Shipping to Production

The risk management framework for taking an agent from prototype to production: eval gates, cost estimation, safe rollout, observability, and incident response.

Quick Reference

  • Eval gate first: ≥70% task success on 100-query holdout, zero P0 failures — no exceptions
  • Estimate cost before shipping: turns × tokens × price; set a hard token ceiling in code
  • Shadow mode before canary: run agent on real traffic, discard responses, compare offline
  • Use LangSmith Deployment for managed agent hosting or self-host with Docker + Redis for state
  • Track agent-specific metrics: tokens/request, tool failure rate, escalation rate
  • Version prompts like code — prompt regressions are the most common silent production failure
  • Write the incident runbook and test the kill switch before the first incident

Pre-Launch Gates: What Must Pass Before Production

The eval gate is the step most teams skip

Ship without an eval suite and you have no baseline. No baseline means no regression detection. No regression detection means you'll find out about quality problems from users, not metrics.

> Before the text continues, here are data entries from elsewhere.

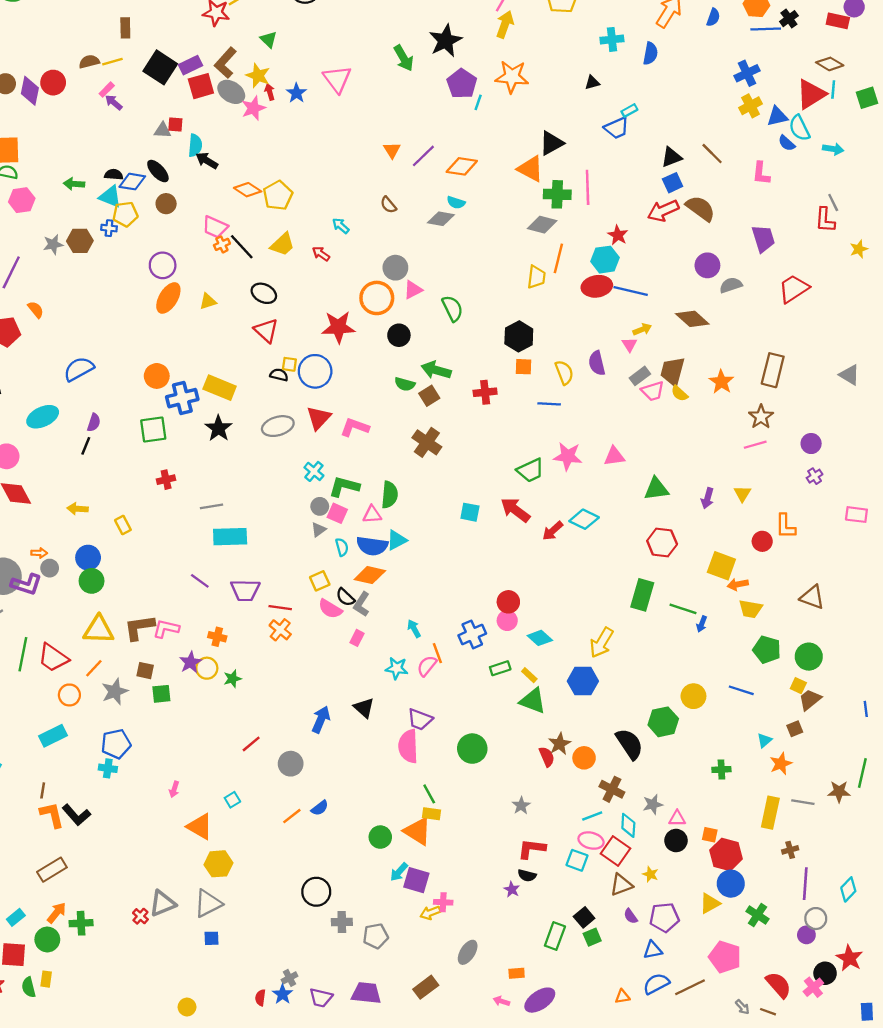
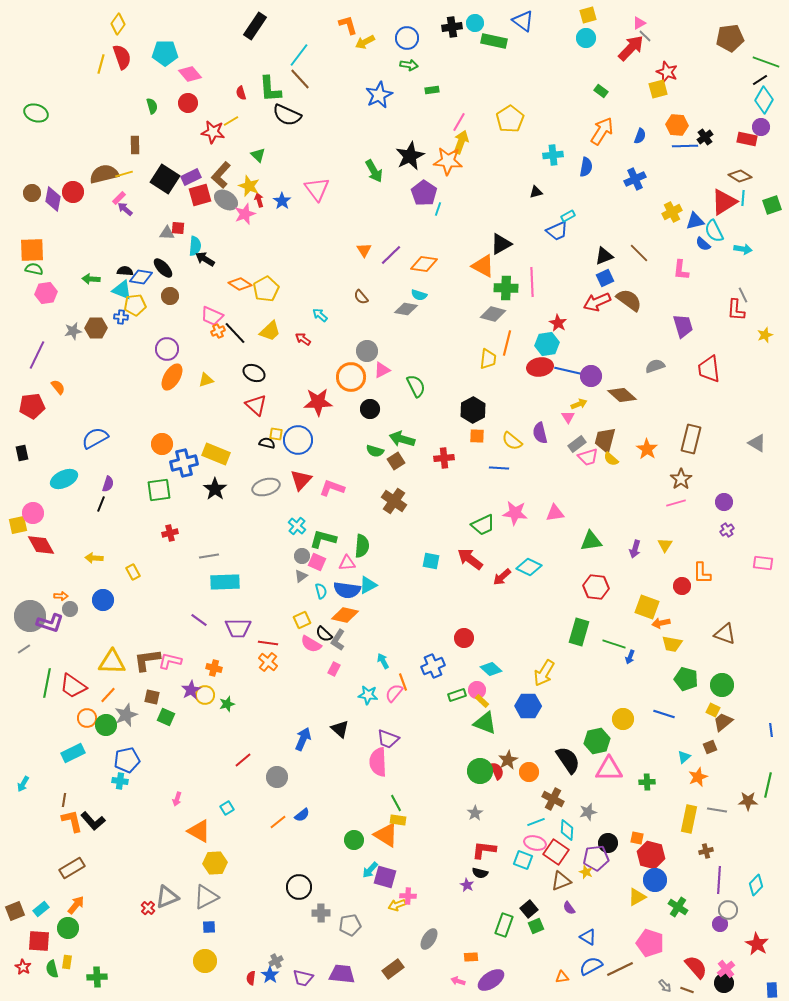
brown semicircle: (89, 62) -> (104, 174), size x1.6
blue cross: (747, 73) -> (635, 179), moved
orange star: (512, 77) -> (448, 161), moved
purple circle: (707, 265) -> (591, 376), moved
red trapezoid: (794, 289) -> (709, 369), turned -64
yellow semicircle: (564, 372) -> (512, 441), turned 150
green circle: (92, 581) -> (106, 725), moved
pink circle: (507, 620) -> (477, 690), moved
green square: (161, 694) -> (166, 717), turned 30
green circle: (472, 749) -> (480, 771), moved
pink triangle: (677, 818) -> (609, 769), moved, size x1.8
purple pentagon: (664, 917) -> (596, 858), moved
green cross: (81, 923) -> (97, 977), moved
blue triangle: (653, 950) -> (588, 937), turned 42
black circle: (825, 973) -> (724, 983), moved
yellow circle: (187, 1007) -> (205, 961), moved, size x1.5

Three gates must pass before any production traffic. The order is not arbitrary — each gate builds on evidence the previous one produced.

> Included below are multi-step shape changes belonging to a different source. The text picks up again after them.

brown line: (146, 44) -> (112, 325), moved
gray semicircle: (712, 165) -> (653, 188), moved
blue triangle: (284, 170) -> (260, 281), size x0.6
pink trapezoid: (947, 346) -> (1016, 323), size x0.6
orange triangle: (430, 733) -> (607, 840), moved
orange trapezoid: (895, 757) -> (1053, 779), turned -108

GatePass criteriaWhy it's non-negotiable
Eval suite≥70% task success on 100-query holdout; zero P0 failuresSets the regression baseline — you can't detect a decline without a floor to compare against
Cost estimatePer-conversation cost calculated and accepted by stakeholdersCost surprises arrive on invoices, not in logs; see next section
Infra checklistRate limiting, auth, kill switch, and fallback deployed and smoke-testedThese fail silently in staging and loudly in production

The 70% threshold is a starting point, not a universal standard. A customer support agent might need 90%+ on intent classification; an internal productivity tool might ship at 75%. What matters is that you define the threshold before shipping and treat any regression below it as a rollback trigger — not a warning to monitor.

LangSmith evaluations or pytest — both work

LangSmith's evaluation harness integrates directly with LangGraph and supports online scoring in production. If you prefer open-source, a pytest fixture that runs 100 golden queries and asserts pass rate works equally well. The tool matters less than having one before you ship.